Dernièrement, il y a eu une tentative d’instauration de vérification de la nationalité américaine avant le vote. Ceci peut poser de nombreux problèmes aux Etats-Unis. En France, l’acte de naissance est disponible assez facilement. En Amérique, il peut être difficile d’obtenir son acte de naissance si on n’habite loin de notre lieu de naissance (dans un Etat éloigné par exemple). Cette tentative illustre encore une fois, les tentatives destinées à empêcher les couches populaires d’aller voter.
REU : Lors d’un précédent ouvrage (Sacrés Américains !) vous décriviez déjà la complexité du système électoral américain, pensez-vous que celle-ci porte atteinte au caractère démocratique de l’élection ?
T. Stanger : C’est certain, oui. En effet, moins il y a de gens qui se déplacent pour aller voter, moins il y a de démocratie. En réalité, beaucoup d’américains ne sont pas forcément mécontents de ce système électoral. Une certaine couche de la population américaine est assez mobile. Certaines personnes déménagent de deux à trois fois par an. Certains d’entre eux ne votent pas voter par désobéissance civique. Quelques personnes ne souhaitent pas être appelé par exemple, pour participer à un jury populaire. Les électeurs estiment que si ces personnes ne votent pas, ce n’est pas grave en soit. Seules les personnes réellement impliquées ayant un certain civisme iront voter.

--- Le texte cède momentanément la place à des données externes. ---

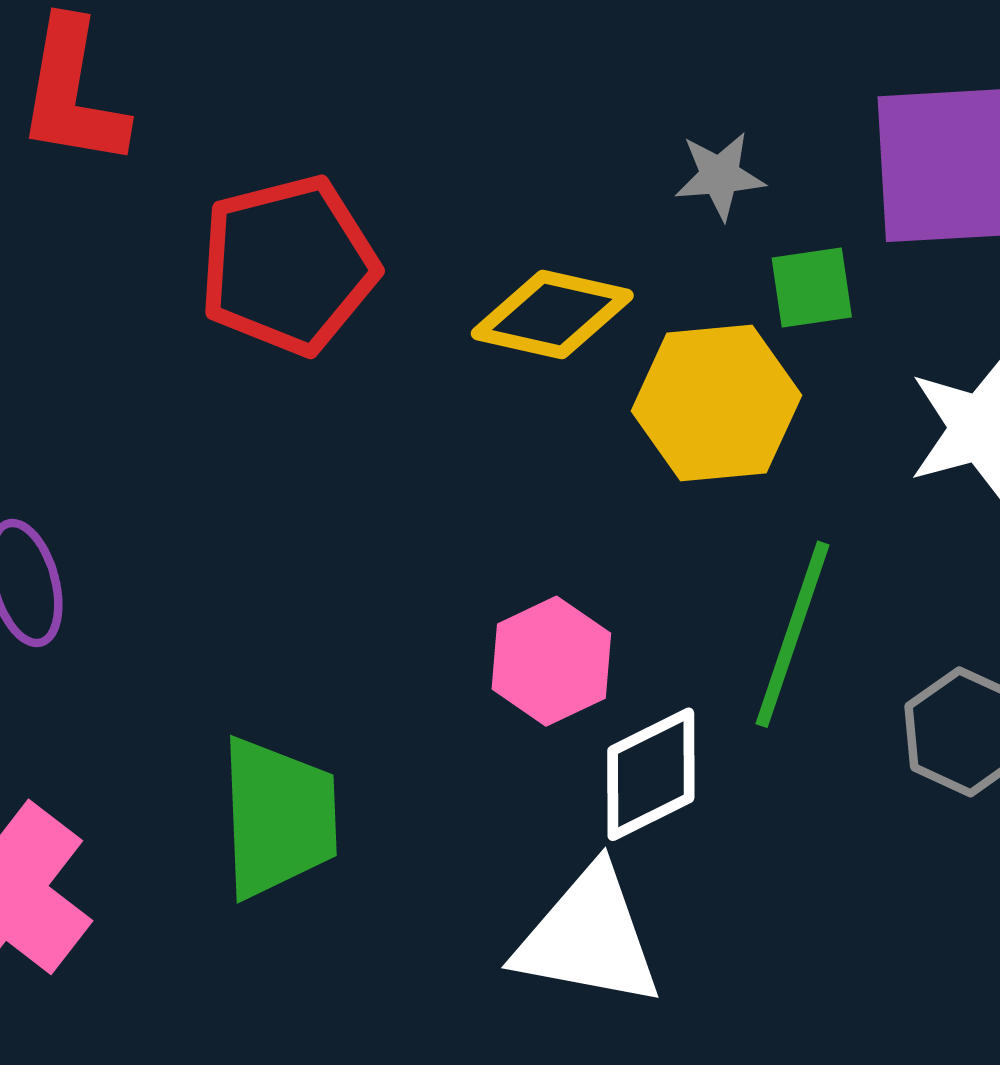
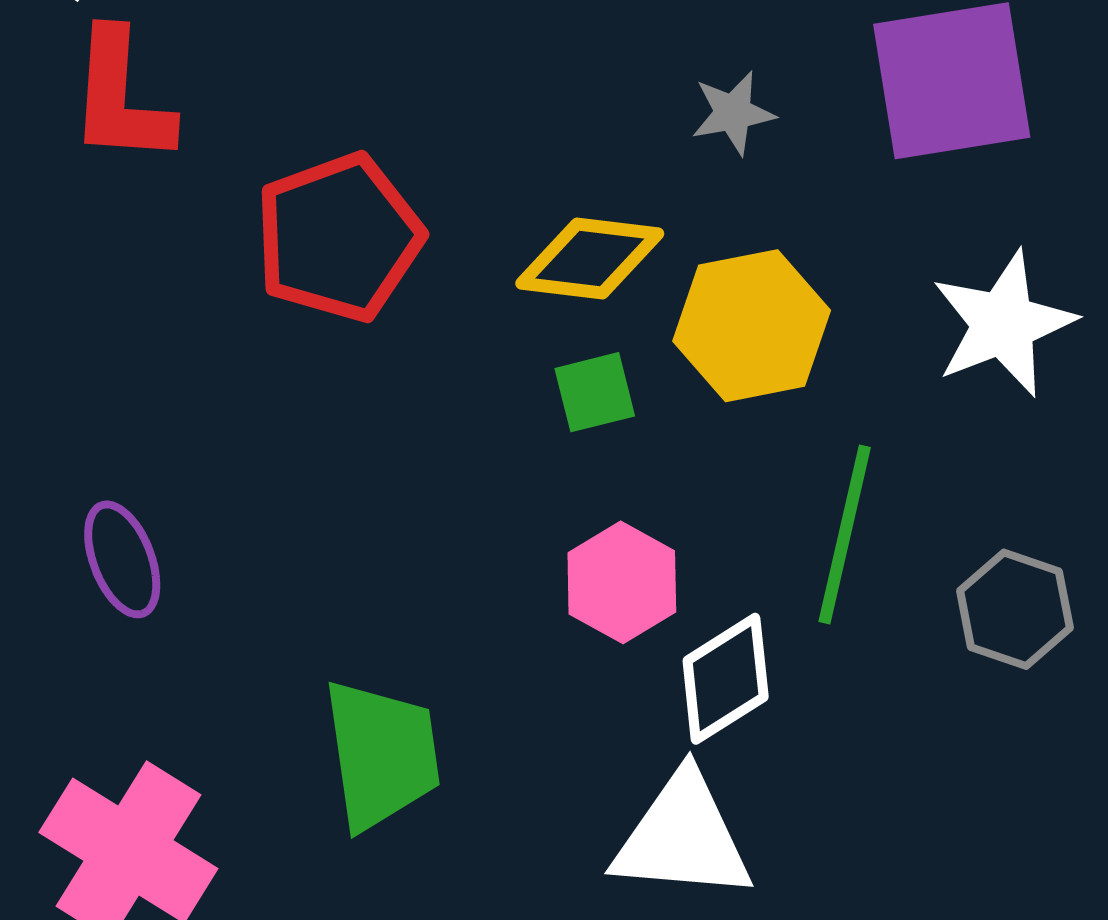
green square: (812, 288) -> (595, 392), moved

De plus, le jour du vote pour l’élection présidentielle sera un mardi, qui est un jour ouvrable. Beaucoup de personnes n’auront pas la possibilité ou le temps d’aller voter. Cette manière de filtrer les électeurs est très efficace. Alors qu’en France le taux de participation atteint généralement 60%, ce chiffre serait considéré comme anormalement élevé aux Etats-Unis pour une élection présidentielle.

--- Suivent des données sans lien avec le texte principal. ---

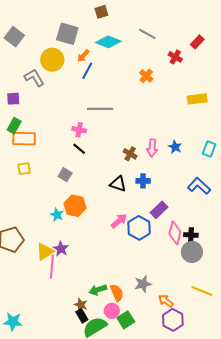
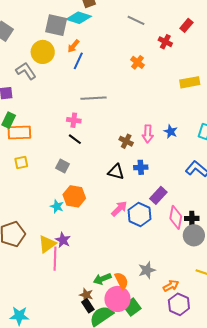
cyan diamond: (108, 42) -> (79, 18), moved
orange arrow: (166, 301) -> (171, 286), turned 119
pink circle: (112, 311) -> (117, 299), size x1.6

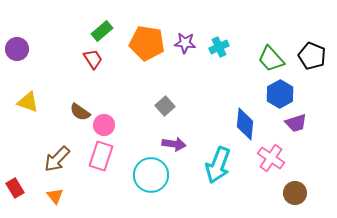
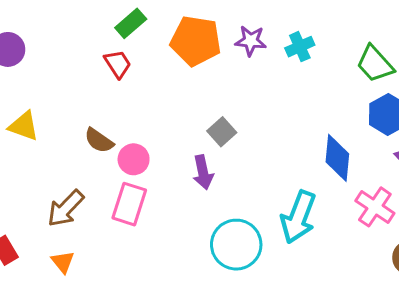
purple arrow: (174, 144) -> (203, 172), moved, turned 70
cyan circle: (151, 175) -> (236, 245), moved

REU : Selon-vous les superdélégués démocrates pourraient-ils accorder leur confiance à Hillary Clinton en dépit du vote populaire ?
T. Stanger : Jusqu’à présent, nous n’avons pas eu de précédents. La situation est totalement inédite. C’est tout simplement la première fois dans l’histoire américaine que les primaires sont utilisées pour vraiment départager les candidats. Lors des précédents scrutins, il suffisait de gagner dans les premiers Etats pour parvenir à décourager les autres candidats. En général, dès la mi-février, mi-mars, les autres candidats s’étaient désistés. Le système des primaires n’a pas été conçu pour départager les candidats qui obtiennent des résultats aussi serrés ou lorsqu’un des candidats insiste pour rester en course.
En plus de cela, les démocrates utilisent le système de la proportionnelle. Pour prendre un exemple concret, si un candidat démocrate gagne 55% des voies en Californie, il obtiendra environ 55% des délégués. Les résultats populaires très serrés se répercutent sur la répartition globale des délégués.
Le parti républicain n’a pas opté pour ce système là. Lorsqu’un candidat républicain remporte la majorité des voies en Californie, il obtient la totalité des délégués de l’Etat. Ce système a le mérite de départager plus rapidement les candidats. C’est ce type de système qui est utilisé pour l’élection générale de novembre.
REU : Vous sous-entendez avec humour dans votre ouvrage (Sacrés Américains !) que les américains déplorent l’affrontement entre les deux principales formations politiques, pourtant certains candidats se présentent sous les couleurs du parti libertarien ? Quelle est la véritable influence de ce parti dans la vie politique américaine ?
T. Stanger : En règle générale, les autres partis politiques ne jouent aucun rôle dans le jeu politique présidentiel aux Etats-Unis (et encore moins en ce qui concerne les autres élections). Les deux grands partis, en étant de vastes rassemblements, monopolisent la vie politique américaine.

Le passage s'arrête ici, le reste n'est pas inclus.